PROBLEM REQUIREMENTS → Scan the records for lines with the word "como", and copy every such line.

Extracted page text data →
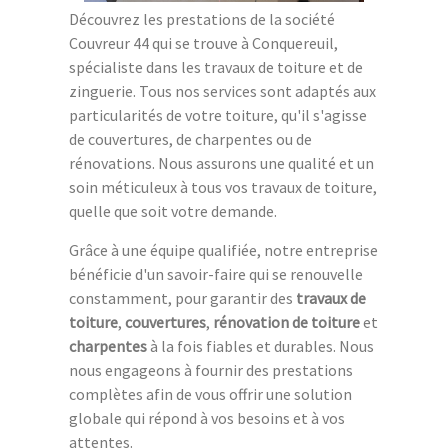
Découvrez les prestations de la société
Couvreur 44 qui se trouve à Conquereuil,
spécialiste dans les travaux de toiture et de
zinguerie. Tous nos services sont adaptés aux
particularités de votre toiture, qu'il s'agisse
de couvertures, de charpentes ou de
rénovations. Nous assurons une qualité et un
soin méticuleux à tous vos travaux de toiture,
quelle que soit votre demande.
Grâce à une équipe qualifiée, notre entreprise
bénéficie d'un savoir-faire qui se renouvelle
constamment, pour garantir des
travaux de
toiture
,
couvertures
,
rénovation de toiture
et
charpentes
à la fois fiables et durables. Nous
nous engageons à fournir des prestations
complètes afin de vous offrir une solution
globale qui répond à vos besoins et à vos
attentes.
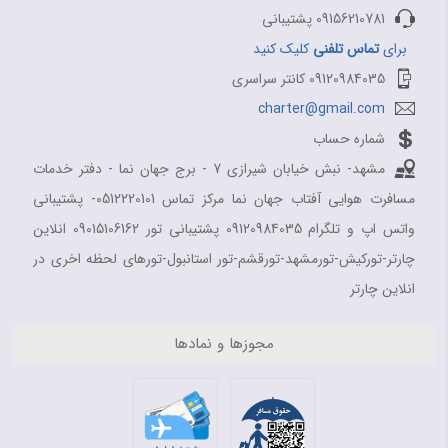
09156210781 پشتیبانی
برای
تماس تلفنی
کلیک کنید
09120984035 کانتر سراسری
charter@gmail.com
شماره حساب
مشهد- نبش خیابان شیرازی 7 - برج جهان نما - دفتر خدمات
مسافرت هوایی آفتاب جهان نما مرکز تماس 0512220101- پشتیبانی
واتس اپ و تلگرام 09120984035 پشتیبانی تور 09015106162 انلاین
چارتر-تورکیش-تورمشهد-تورقشم-تور استانبول-تورهای لحظه اخری در
انلاین چارتر
مجوزها و نمادها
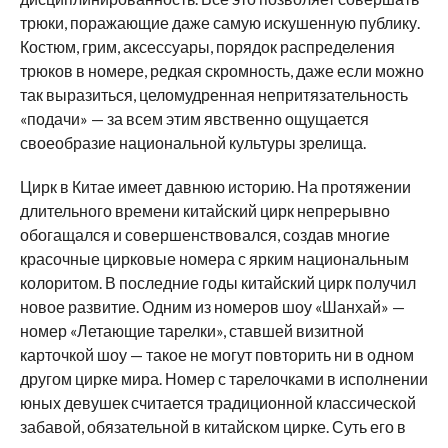
трюки, поражающие даже самую искушенную публику.
Костюм, грим, аксессуары, порядок распределения
трюков в номере, редкая скромность, даже если можно
так выразиться, целомудренная непритязательность
«подачи» — за всем этим явственно ощущается
своеобразие национальной культуры зрелища.
Цирк в Китае имеет давнюю историю. На протяжении
длительного времени китайский цирк непрерывно
обогащался и совершенствовался, создав многие
красочные цирковые номера с ярким национальным
колоритом. В последние годы китайский цирк получил
новое развитие. Одним из номеров шоу «Шанхай» —
номер «Летающие тарелки», ставшей визитной
карточкой шоу — такое не могут повторить ни в одном
другом цирке мира. Номер с тарелочками в исполнении
юных девушек считается традиционной классической
забавой, обязательной в китайском цирке. Суть его в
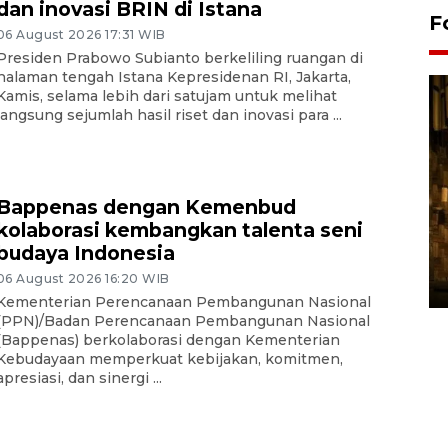
dan inovasi BRIN di Istana
F
06 August 2026 17:31 WIB
Presiden Prabowo Subianto berkeliling ruangan di
halaman tengah Istana Kepresidenan RI, Jakarta,
Kamis, selama lebih dari satujam untuk melihat
langsung sejumlah hasil riset dan inovasi para ...
Bappenas dengan Kemenbud
kolaborasi kembangkan talenta seni
Pasokan hortikultura
budaya Indonesia
melimpah picu deflasi DIY
06 August 2026 16:20 WIB
06 August 2026 11:37 WIB
Kementerian Perencanaan Pembangunan Nasional
(PPN)/Badan Perencanaan Pembangunan Nasional
(Bappenas) berkolaborasi dengan Kementerian
Kebudayaan memperkuat kebijakan, komitmen,
apresiasi, dan sinergi ...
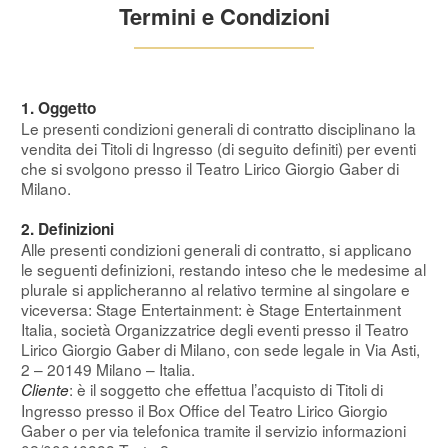
Termini e Condizioni
1. Oggetto
Le presenti condizioni generali di contratto disciplinano la
vendita dei Titoli di Ingresso (di seguito definiti) per eventi
che si svolgono presso il Teatro Lirico Giorgio Gaber di
Milano.
2. Definizioni
Alle presenti condizioni generali di contratto, si applicano
le seguenti definizioni, restando inteso che le medesime al
plurale si applicheranno al relativo termine al singolare e
viceversa: Stage Entertainment: è Stage Entertainment
Italia, società Organizzatrice degli eventi presso il Teatro
Lirico Giorgio Gaber di Milano, con sede legale in Via Asti,
2 – 20149 Milano – Italia.
: è il soggetto che effettua l’acquisto di Titoli di
Cliente
Ingresso presso il Box Office del Teatro Lirico Giorgio
Gaber o per via telefonica tramite il servizio informazioni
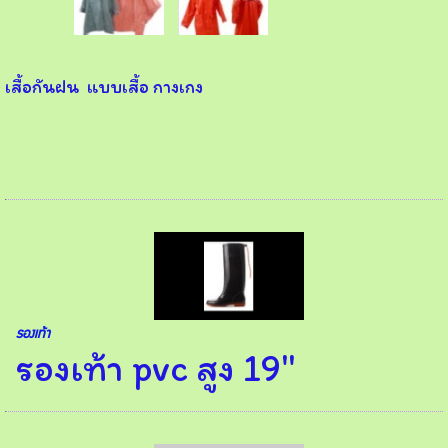
เสื้อกันฝน แบบเสื้อ กางเกง
รองเท้า
รองเท้า pvc สูง 19"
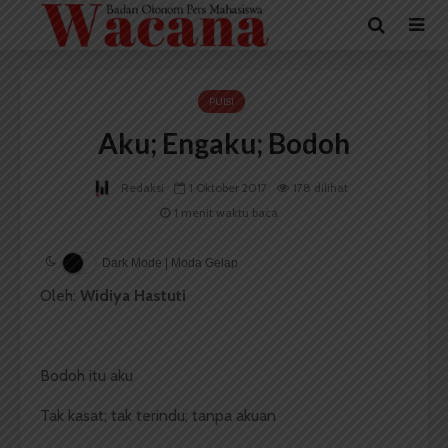
PUISI
Aku; Engaku; Bodoh
Redaksi
1 Oktober 2017
178 dilihat
1 menit waktu baca
Dark Mode | Moda Gelap
Oleh:
Widiya Hastuti
Bodoh itu aku
Tak kasat; tak terindu; tanpa akuan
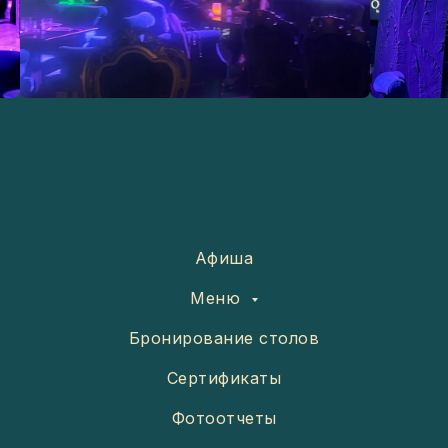
Афиша
Меню
Бронирование столов
Сертификаты
Фотоотчеты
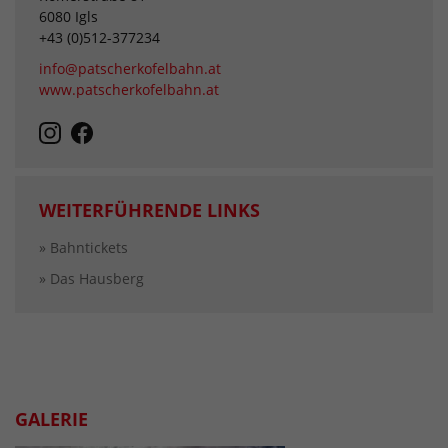
6080 Igls
+43 (0)512-377234
info@patscherkofelbahn.at
www.patscherkofelbahn.at
WEITERFÜHRENDE LINKS
» Bahntickets
» Das Hausberg
GALERIE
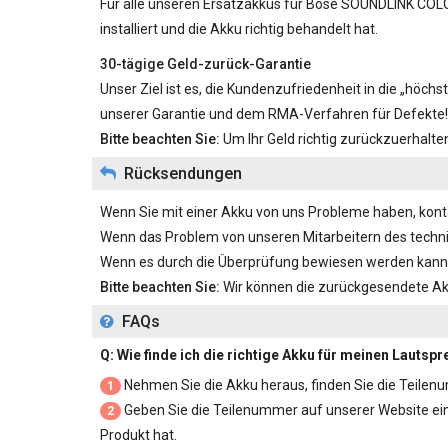
Für alle unseren
Ersatzakkus für Bose SOUNDLINK COLO
installiert und die Akku richtig behandelt hat.
30-tägige Geld-zurück-Garantie
Unser Ziel ist es, die Kundenzufriedenheit in die „höc
unserer Garantie und dem RMA-Verfahren für Defekte!
Bitte beachten Sie:
Um Ihr Geld richtig zurückzuerhalt
Rücksendungen
Wenn Sie mit einer Akku von uns Probleme haben, kontak
Wenn das Problem von unseren Mitarbeitern des techni
Wenn es durch die Überprüfung bewiesen werden kann,
Bitte beachten Sie:
Wir können die zurückgesendete A
FAQs
Q: Wie finde ich die richtige Akku für meinen Lautsp
Nehmen Sie die Akku heraus, finden Sie die Teilenu
1
Geben Sie die Teilenummer auf unserer Website ein un
2
Produkt hat.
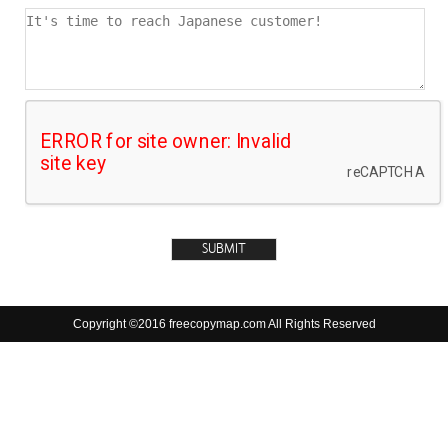
Copyright ©2016 freecopymap.com All Rights Reserved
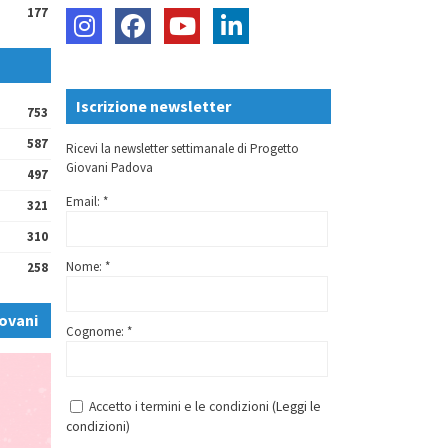
177
Iscrizione newsletter
753
587
Ricevi la newsletter settimanale di Progetto
Giovani Padova
497
Email: *
321
310
Nome: *
258
ovani
Cognome: *
Accetto i termini e le condizioni (
Leggi le
condizioni
)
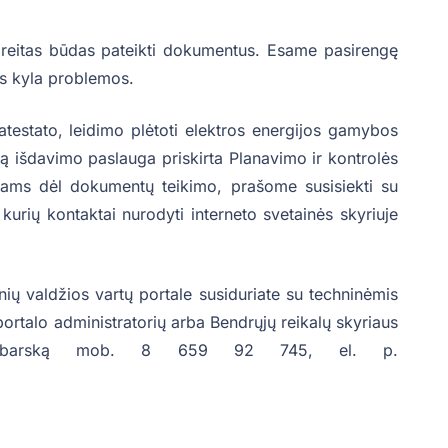
 greitas būdas pateikti dokumentus. Esame pasirengę
ms kyla problemos.
atestato, leidimo plėtoti elektros energijos gamybos
ą išdavimo paslauga priskirta Planavimo ir kontrolės
imams dėl dokumentų teikimo, prašome susisiekti su
 kurių kontaktai nurodyti interneto svetainės skyriuje
nių valdžios vartų portale susiduriate su techninėmis
rtalo administratorių arba Bendrųjų reikalų skyriaus
tą Zabarską mob. 8 659 92 745, el. p.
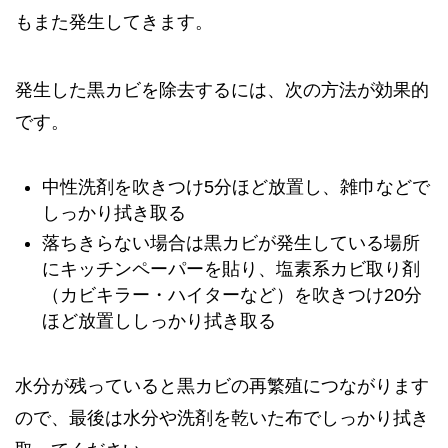
もまた発生してきます。
発生した黒カビを除去するには、次の方法が効果的
です。
中性洗剤を吹きつけ5分ほど放置し、雑巾などで
しっかり拭き取る
落ちきらない場合は黒カビが発生している場所
にキッチンペーパーを貼り、塩素系カビ取り剤
（カビキラー・ハイターなど）を吹きつけ20分
ほど放置ししっかり拭き取る
水分が残っていると黒カビの再繁殖につながります
ので、最後は水分や洗剤を乾いた布でしっかり拭き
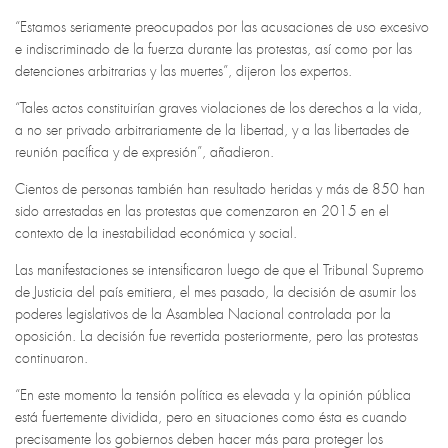
“Estamos seriamente preocupados por las acusaciones de uso excesivo
e indiscriminado de la fuerza durante las protestas, así como por las
detenciones arbitrarias y las muertes”, dijeron los expertos.
“Tales actos constituirían graves violaciones de los derechos a la vida,
a no ser privado arbitrariamente de la libertad, y a las libertades de
reunión pacífica y de expresión”, añadieron.
Cientos de personas también han resultado heridas y más de 850 han
sido arrestadas en las protestas que comenzaron en 2015 en el
contexto de la inestabilidad económica y social.
Las manifestaciones se intensificaron luego de que el Tribunal Supremo
de Justicia del país emitiera, el mes pasado, la decisión de asumir los
poderes legislativos de la Asamblea Nacional controlada por la
oposición. La decisión fue revertida posteriormente, pero las protestas
continuaron.
“En este momento la tensión política es elevada y la opinión pública
está fuertemente dividida, pero en situaciones como ésta es cuando
precisamente los gobiernos deben hacer más para proteger los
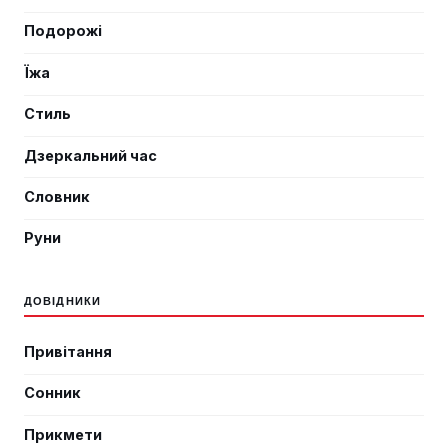
Подорожі
Їжа
Стиль
Дзеркальний час
Словник
Руни
ДОВІДНИКИ
Привітання
Сонник
Прикмети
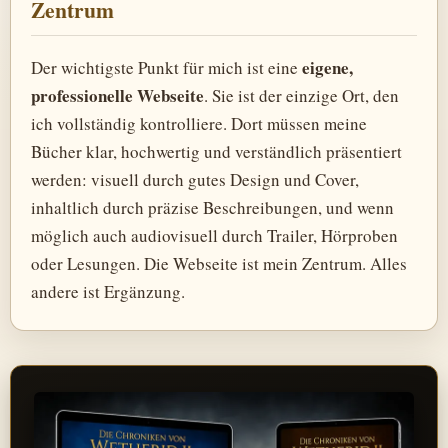
Zentrum
eigene,
Der wichtigste Punkt für mich ist eine
professionelle Webseite
. Sie ist der einzige Ort, den
ich vollständig kontrolliere. Dort müssen meine
Bücher klar, hochwertig und verständlich präsentiert
werden: visuell durch gutes Design und Cover,
inhaltlich durch präzise Beschreibungen, und wenn
möglich auch audiovisuell durch Trailer, Hörproben
oder Lesungen. Die Webseite ist mein Zentrum. Alles
andere ist Ergänzung.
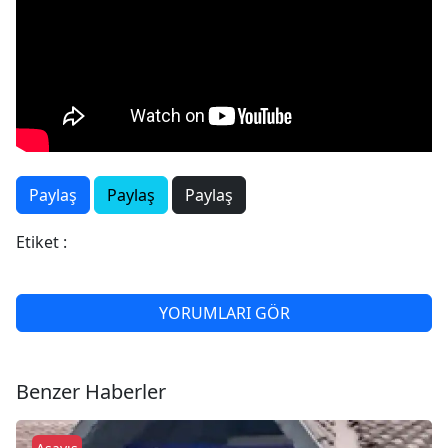
Paylaş
Paylaş
Paylaş
Etiket :
YORUMLARI GÖR
Benzer Haberler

OUTPUT FOR THIS TASK →
e indiscriminado de la fuerza durante las protestas, así como por las
está fuertemente dividida, pero en situaciones como ésta es cuando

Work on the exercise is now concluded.